昨日の新聞に三菱一号館の復元記事が載っていました。オフィスビルが日本に出来た最初の頃のビルで、その辺りは通称“一丁倫敦”と言われ、ロンドンの街並に似ていました。私は前職で建築の専門図書館で仕事をしていたので、一丁倫敦と言われた当時の写真や図面などに触れる機会がありました。ビルの美しさだけではなく、そこを通る人や車など、とても素敵だなぁと思っていました。今回の建築では一号館の復元ビルと、背後に高層ビルが建っており、一号館内には美術館ができるそうです。丸の内にちゃんとした美術館があるといいな、と思っていたので楽しみですが、ブータンへ行ってしますので見に行くのはいつになるでしょうか。最近は前の形を復元したビルがたくさんありますが、デザインは似ていても否なる物で、私はいつも残念に思うのです。どうして日本はそういったパターンにしか出来ないのでしょうか。壊して建て替えるのではなく、外観や内装を活かし、構造を強化することは出来ないもんでしょうかねえ。私は最初に勤めた時の“丸の内ビルヂング”がとても好きでした。旧丸ビルに思いが在る人はたくさん居ると思います。
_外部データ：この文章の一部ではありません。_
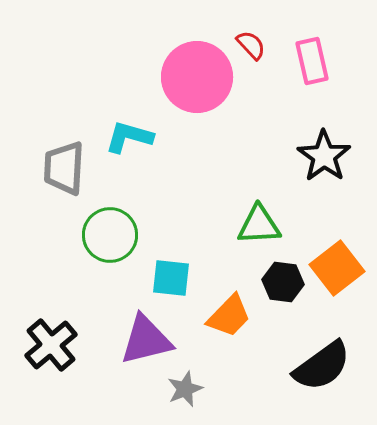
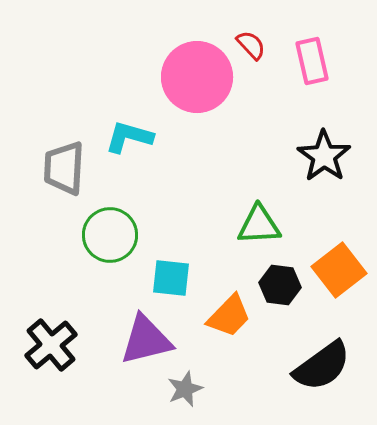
orange square: moved 2 px right, 2 px down
black hexagon: moved 3 px left, 3 px down
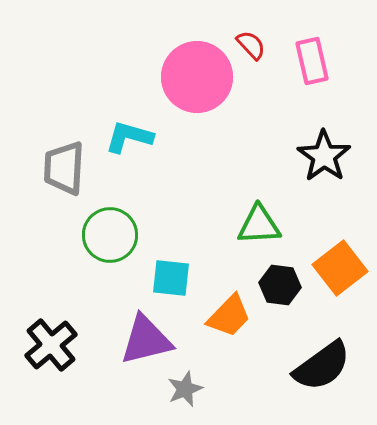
orange square: moved 1 px right, 2 px up
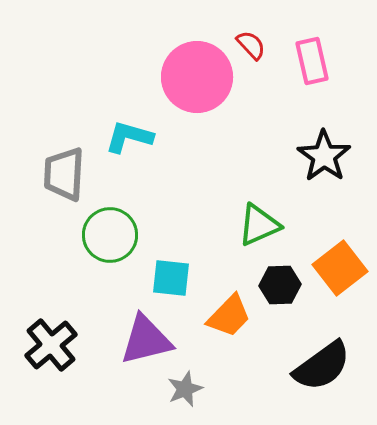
gray trapezoid: moved 6 px down
green triangle: rotated 21 degrees counterclockwise
black hexagon: rotated 9 degrees counterclockwise
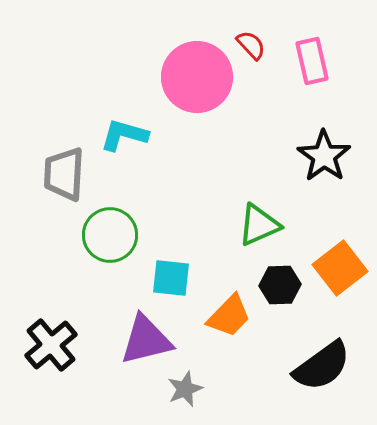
cyan L-shape: moved 5 px left, 2 px up
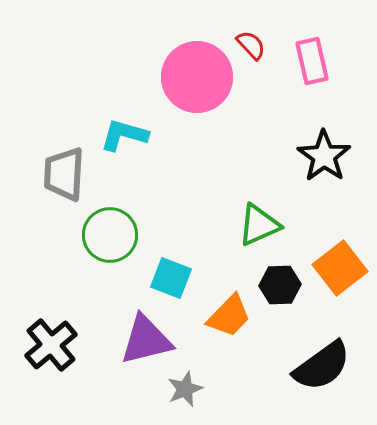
cyan square: rotated 15 degrees clockwise
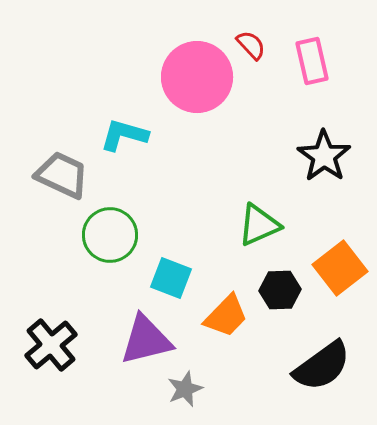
gray trapezoid: moved 2 px left, 1 px down; rotated 112 degrees clockwise
black hexagon: moved 5 px down
orange trapezoid: moved 3 px left
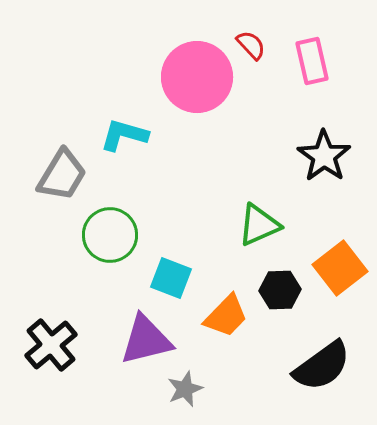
gray trapezoid: rotated 96 degrees clockwise
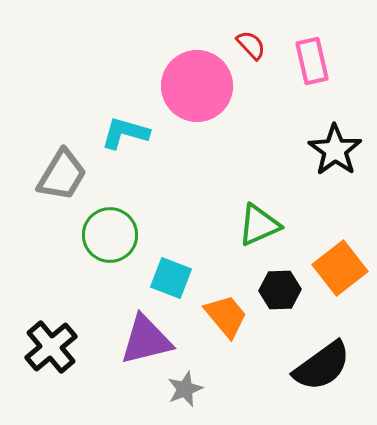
pink circle: moved 9 px down
cyan L-shape: moved 1 px right, 2 px up
black star: moved 11 px right, 6 px up
orange trapezoid: rotated 84 degrees counterclockwise
black cross: moved 2 px down
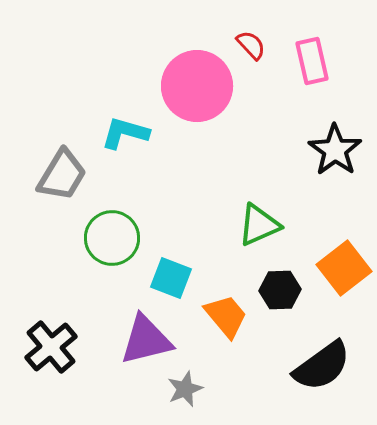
green circle: moved 2 px right, 3 px down
orange square: moved 4 px right
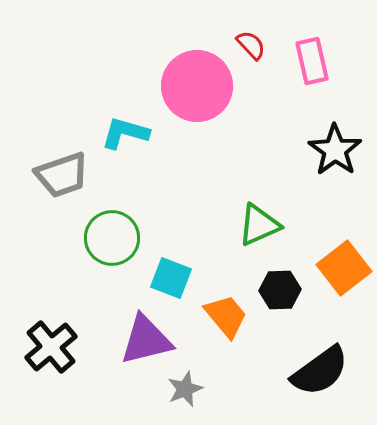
gray trapezoid: rotated 40 degrees clockwise
black semicircle: moved 2 px left, 5 px down
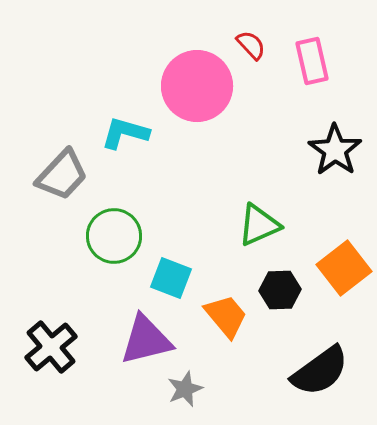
gray trapezoid: rotated 28 degrees counterclockwise
green circle: moved 2 px right, 2 px up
私のお気に入りはお手洗いでした。広々として、いつもお掃除の方がなめるように磨みてピカピカで石はすり減っていましたが、光り輝くお手洗いでした。その丸ビルの基礎には松杭が5000本以上埋まっており、水分があったので全く腐ってはいませんでした。その松杭を使った記念品をいくつか手がけました。建替えの頃は環境保全の担当で野鳥の自然情報センターをやっていたので、松を使ってフクロウの置物を2種類作りました。朝日と読売に出たので反響が大きく即売し、その後も何ヶ月にも渡り問い合わせがありました。そこまで愛されるビルって、すごいと思います。愛されるビルにはそこを使う人達の思いが宿り、ビル自体に魂があると思います。日本ではそんな素敵なビルを壊して、なんとなく似た感じの直線的なビルを建てます。味がありません。ビルに思いが湧きません。そんなビルは働くのも見るのも疲れてしまいます。一度壊してしまったら、おしまいなのです。新しいことが全て良いとか限りません。古ければ古いほど良いものはいっぱいありますね。彼が来日中に銀座に用事があり、その帰りに歌舞伎座に寄りました。既に建替えが決っているそうです。